第124章 情深无因果(1/2)
崔零瑜在一旁静静听着,此时轻轻叹了口气,抬手捋了捋颔下的花白胡须,眼神里带着几分惋惜,又有几分长者的通透,声音温和得像春日里的溪水:“也罢,感情的事,本就强求不得。离月儿及笄还有半年多的时间,你们都还有时间,好好想想,不用急着做决定。对待缘分,最重要的是用心去珍惜,若是心被困住了,哪怕身处天地之间,也像关在牢笼里一样,看不到前路。”
他顿了顿,目光扫过萧宸翊通红的眼眶,又看向屏风的方向,声音温和得像春日里的溪水:“未来的风雨,再大也淋不湿今日的衣襟;过去的遗憾再多,也改变不了当下的选择。与其困在时间的褶皱里,纠结着‘如果当初’和‘或许以后’,不如好好把握现在,珍惜和彼此相处的每一刻——哪怕只是一起喝一杯茶,一起说几句话,也要让每一个‘现在’,都成为日后回忆里最美的片段,这样,才算不负相遇。”
崔零瑜的声音很轻,却像一股暖流,缓缓淌过茶室里沉重的空气。烛火又跳跃了一下,映在他的花白胡子上,泛着柔和的光。炭笼里的银丝炭依旧在“噼啪”作响,只是这一次,那声响似乎不再那么沉重,反而多了几分平静的暖意,轻轻裹住了茶室里的人,也裹住了那些未说出口的遗憾与不舍。
萧宸翊缓缓摇头,鬓边未干的泪痕在烛火下泛着细碎的光,喉结在颈间滚动了两下,声音轻得像被夜风吹散的棉絮,却每一个字都裹着化不开的沉郁:“相逢已是上上签,何须相思煮流年……”他垂眸看着掌心那块双鱼佩,玉佩的暖光映在他泛红的眼底,却暖不透那层浓得化不开的悲凉,“即便此生不复见,能与她相伴这一程,我已心安。”
他的声音忽然顿了顿,像是怕惊扰了什么易碎的回忆,眼底泛起一层薄薄的水光,又很快被他用力压了回去:“能得月儿倾心相待,能让她为了我挡刀,为了我掉眼泪,这份情意,我这辈子都还不清,也知足了。”

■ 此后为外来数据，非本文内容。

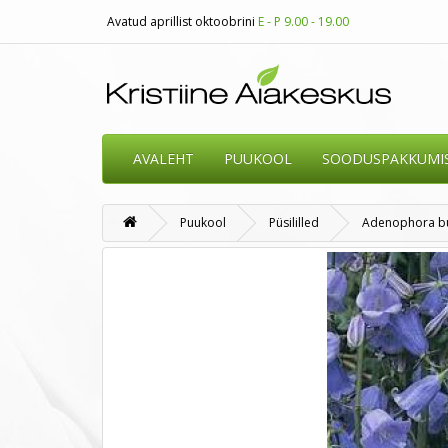
Avatud aprillist oktoobrini
E - P 9.00 - 19.00
AVALEHT
PUUKOOL
SOODUSPAKKUMI
Puukool
Püsililled
Adenophora bull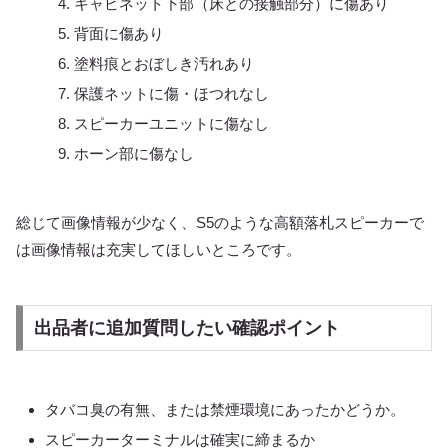
キャビネット下部（床との接触部分）に傷あり
背面に傷あり
塗料痕とおぼしき汚れあり
保護ネットに傷・ほつれなし
スピーカーユニットに傷なし
ホーン部に傷なし
総じて画像情報が少なく、S5のような高額落札スピーカーで
は画像情報は充実してほしいところです。
出品者に追加質問したい確認ポイント
タバコ臭の有無、または禁煙環境にあったかどうか。
スピーカーターミナルは確実に締まるか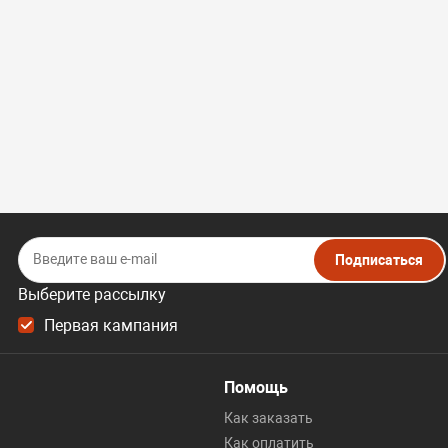
Подписаться
Выберите рассылку
Первая кампания
Помощь
Как заказать
Как оплатить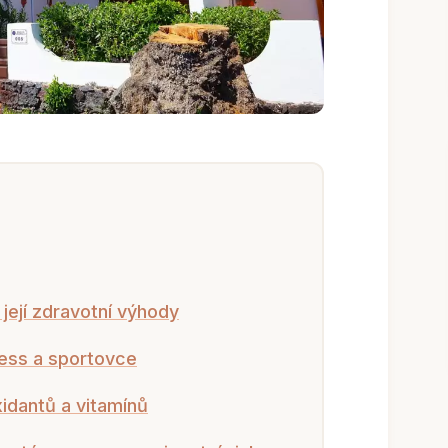
 její zdravotní výhody
ness a sportovce
xidantů a vitamínů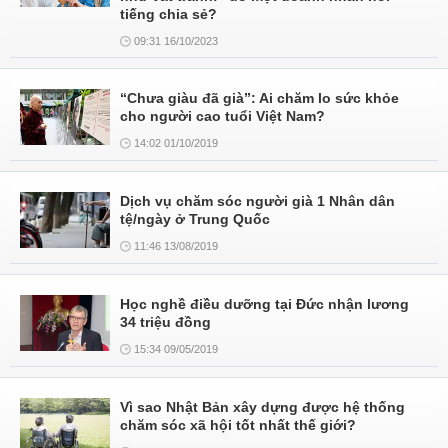
tiếng chia sẻ?
09:31 16/10/2023
“Chưa giàu đã già”: Ai chăm lo sức khỏe
cho người cao tuổi Việt Nam?
14:02 01/10/2019
Dịch vụ chăm sóc người già 1 Nhân dân
tệ/ngày ở Trung Quốc
11:46 13/08/2019
Học nghề điều dưỡng tại Đức nhận lương
34 triệu đồng
15:34 09/05/2019
Vì sao Nhật Bản xây dựng được hệ thống
chăm sóc xã hội tốt nhất thế giới?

话音落,他小心翼翼地将双鱼佩从中间掰开——那玉佩本是一体雕成的和田羊脂玉,中间藏着细如发丝的暗纹,此刻被他指尖轻轻一抵,便“咔”地一声分成两半,每一半都刻着一条衔尾的游鱼,拼在一起正好是一对首尾相衔的双鱼。他抬手将其中一半递向左北阙,指尖微微发颤,连带着声音都裹着压抑的哽咽:“左叔父,劳您将这半块玉佩交给月儿。您就说……这是我父亲特意为她准备的及笄礼,是萧家认她的信物——她永远是萧家的主人,不管以后她在哪里,萧家的暗网、商铺,只要她需要,随时都能调用。”
他像是忽然想起什么,又急忙补充,眼神里满是恳求,连语气都放软了几分:“还有……今夜我们说的这些话……您千万别告诉月儿。让她忘了我,好好回大周做她的太子妃,做个金尊玉贵、不用沾半点风霜的娇娇女。”他的脑海里忽然闪过,月儿蹲在神医谷的牡丹丛前,捧着一朵盛放的姚黄,笑盈盈地说“富贵牡丹真国色”的模样,眼底瞬间泛起水光,却又很快逼了回去,声音沉得像压了块石头,“月儿喜欢牡丹,喜欢那份热闹的贵气。我虽然不能陪在她身边,却会拼尽全力守住萧家军,为她打下一片安稳的天下,做她最坚实的后盾——我要保她一世荣华富贵,护她一生平安喜乐,不让任何人欺负她。”